Between the ages of 12 and 15 years, young people are offered an intense schedule of vaccinations via the National Immunisation Programme. These include the flu, 3-in-1 booster (which protects against tetanus, diphtheria and polio), the Meningitis and HPV (human papilloma virus) vaccines. We all remember queuing with our class in the school corridor, nervously awaiting a vaccine while rumours circulate: “apparently someone fainted earlier… my sister couldn’t move her arm for a month…”. But now the rumours spread beyond school: they are global: “…my friend’s cousin in America saw on TikTok that vaccinations put trackers in our arms”. In this climate, unsurprisingly, data shows that uptake rates of vaccinations are dropping amongst younger people. And with fewer people vaccinated, diseases such as measles and polio are returning. Furthermore, research shows that those who establish a pattern of having vaccines in adolescence, are more likely to accept new vaccines in adulthood. Good and bad health habits can carry through into adulthood and influence how we make health decisions for the rest of our lives. A generation who grows up mistrusting vaccines - and the authorities which promote them - presents a future public health crisis for us all.

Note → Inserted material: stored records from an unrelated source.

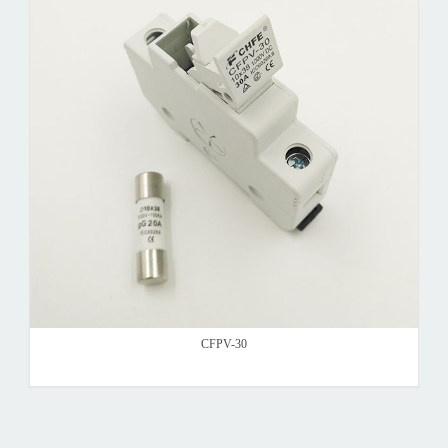
CFPV-30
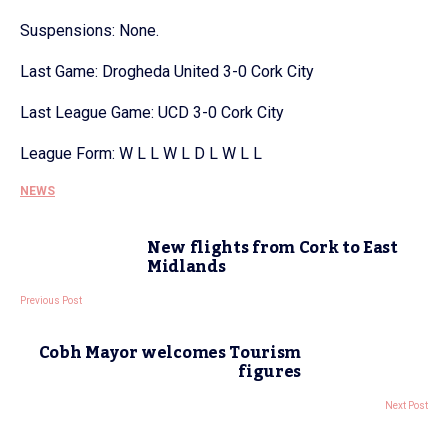
Suspensions: None.
Last Game: Drogheda United 3-0 Cork City
Last League Game: UCD 3-0 Cork City
League Form: W L L W L D L W L L
NEWS
New flights from Cork to East
Midlands
Previous Post
Cobh Mayor welcomes Tourism
figures
Next Post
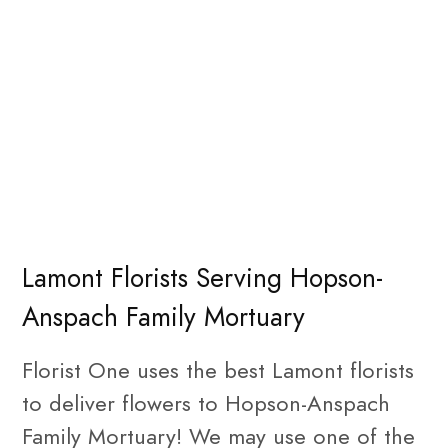
Lamont Florists Serving Hopson-
Anspach Family Mortuary
Florist One uses the best Lamont florists
to deliver flowers to Hopson-Anspach
Family Mortuary! We may use one of the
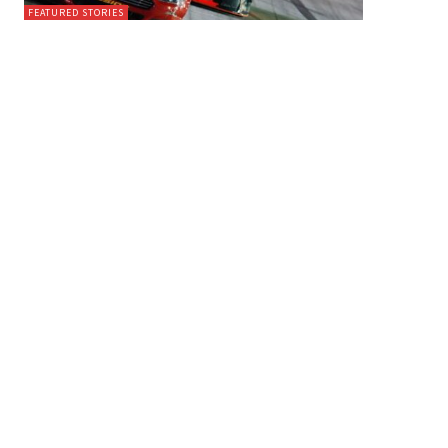
FEATURED STORIES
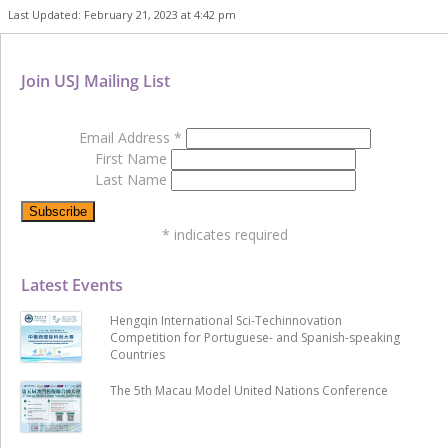
Last Updated: February 21, 2023 at 4:42 pm
Join USJ Mailing List
Email Address
*
First Name
Last Name
*
indicates required
Latest Events
Hengqin International Sci-Techinnovation
Competition for Portuguese- and Spanish-speaking
Countries
The 5th Macau Model United Nations Conference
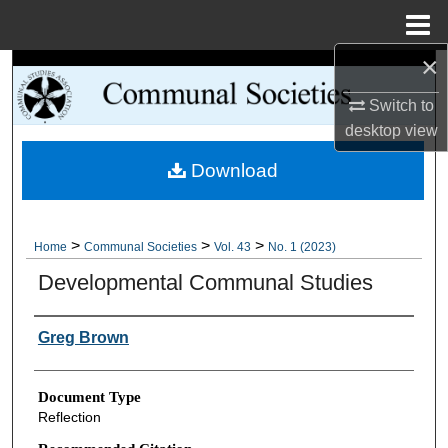
Menu
Home
×
Search
Switch to
Browse Collections
desktop
view
Download
My Account
About
>
>
>
Home
Communal Societies
Vol. 43
No. 1 (2023)
Digital Commons Network™
Developmental Communal Studies
Authors
Greg Brown
Document Type
Reflection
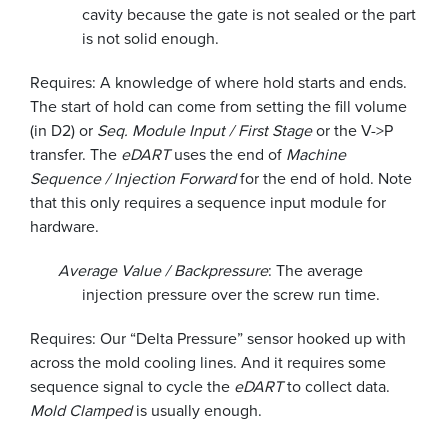
cavity because the gate is not sealed or the part
is not solid enough.
Requires: A knowledge of where hold starts and ends.
The start of hold can come from setting the fill volume
(in D2) or
Seq. Module Input / First Stage
or the V->P
transfer. The
eDART
uses the end of
Machine
Sequence / Injection Forward
for the end of hold. Note
that this only requires a sequence input module for
hardware.
Average Value / Backpressure
: The average
injection pressure over the screw run time.
Requires: Our “Delta Pressure” sensor hooked up with
across the mold cooling lines. And it requires some
sequence signal to cycle the
eDART
to collect data.
Mold Clamped
is usually enough.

So, I’m spending 3 years building a picture of what UK teenagers think about vaccinations. I’ll begin by pulling together existing research on Covid-19 vaccines. Having missed out on education, exams and proms during the Covid-19 pandemic, did teenagers see vaccination as their ticket out of isolation, an irrelevance, or a risk? Who did they turn to for reliable information? Friends, family, celebrities, politicians, or scientists? I’ll summarise the mass of research to find out what mattered most to young people when deciding whether to have the Covid-19 vaccination. Next, it sounds obvious, but I’ll ask teenagers themselves what they think. We often hear parents’ and doctors’ views on vaccines, but teenagers’ own voices are seldom heard. I’ll chat to teenagers about the different vaccinations offered. Have they said yes or no to vaccines? Who or what influences their decision? What information do they wish they had?
Importantly though, not only should teenagers have a say in health decisions that affect them, but they should also have a say in how we research these decisions. When I was a teenager, there were no mobile phones or social media: the internet hadn’t even been invented. Let’s be honest, I need help to understand not only what questions to ask teenagers, but how to ask them and how to even reach teenage participants in the first place. So, I’ll be co-producing this research with teenagers. They’ll ensure my questions are relevant. They will stop me from imposing my own views on what teenagers tell me, and they will help me work out what our findings mean for the future. In doing so, I hope that together teenagers and I can answer these questions: in an era of information overload, how can we help teenagers to make informed vaccine decisions? How can we hear, respect and address teenagers’ concerns, whilst also meeting public health objectives to increase rates of vaccination take up amongst teenagers? Hearing teenagers’ worries and ideas is crucial if we want to picture what public health will look like in the future. We all need to care what teenagers think.